Balon K, Riebesehl B U, Müller B W
Lilly Forschung GmbH, Pharmaceutical Product Development, Hamburg, Germany.
Pharm Res. 1999 Jun;16(6):882-8. doi: 10.1023/a:1018882221008.
Appropriate physicochemical parameters are desired for the prediction of passive intestinal drug absorption during lead compound selection and drug development.
Liposome distribution coefficients measured titrimetrically and solubility data at pH 6.8 were used to characterize 21 structurally diverse ionizable drugs covering a range from <5% to almost complete absorption.
A sigmoidal relationship was found between the percentage of human passive intestinal absorption and a new absorption potential parameter calculated from liposome distribution data and the solubility-dose ratio. In contrast, the human absorption data did not correlate with an octanol-based absorption potential or partitioning data alone. Poor correlations were found between liposome and octanol partitioning of ionic species or nonionic bases indicating the profound differences of the partitioning systems.
Liposome distribution coefficients of ionizable drugs derived by a pH-metric titration were successfully used to calculate a parameter that correlates with the percentage of passive intestinal absorption in humans. Profound differences between liposome and octanol partitioning were found for a highly diverse set of species. This titration technique may serve to generate liposome partitioning data for the selection and optimization of lead compounds and in drug development.

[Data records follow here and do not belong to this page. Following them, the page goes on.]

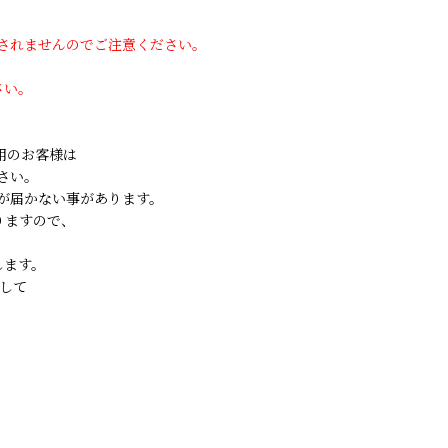
用されませんのでご注意ください。
さい。
ご利用のお客様は
さい。
が届かない事があります。
りますので、
します。
して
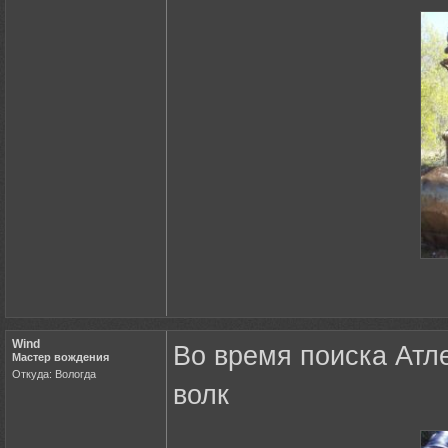
Wind
Во время поиска Атлек
Мастер вождения
Откуда: Вологда
волк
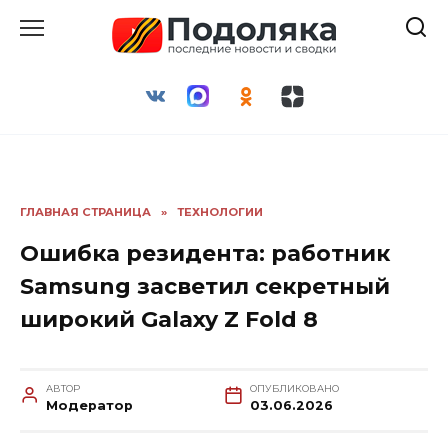
Перейти
к
содержанию
ГЛАВНАЯ СТРАНИЦА
»
ТЕХНОЛОГИИ
Ошибка резидента: работник
Samsung засветил секретный
широкий Galaxy Z Fold 8
АВТОР
ОПУБЛИКОВАНО
Модератор
03.06.2026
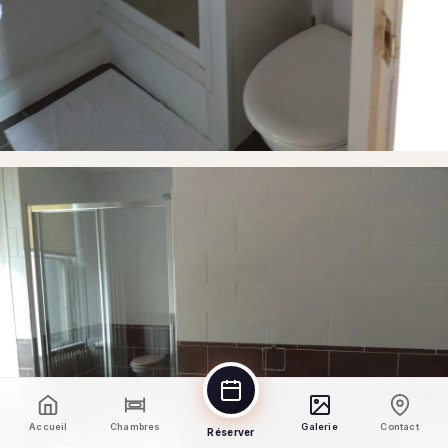
Accueil
Chambres
Galerie
Contact
Réserver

在先导化合物筛选和药物研发过程中,需要合适的物理化学参数来预测药物在肠道的被动吸收情况。
通过滴定法测定的脂质体分配系数以及pH 6.8时的溶解度数据,用于表征21种结构各异的可电离药物,这些药物的吸收范围从小于5%到几乎完全吸收。
发现人体被动肠道吸收百分比与根据脂质体分配数据和溶解度-剂量比计算出的新吸收潜力参数之间呈S形关系。相比之下,人体吸收数据与基于正辛醇的吸收潜力或单独的分配数据并无相关性。在离子型物种或非离子型碱的脂质体和正辛醇分配之间发现相关性较差,这表明分配系统存在显著差异。
通过pH滴定法得到的可电离药物的脂质体分配系数成功用于计算一个与人体被动肠道吸收百分比相关的参数。对于种类繁多的物种,发现脂质体和正辛醇分配存在显著差异。这种滴定技术可用于生成脂质体分配数据,以用于先导化合物的筛选和优化以及药物研发。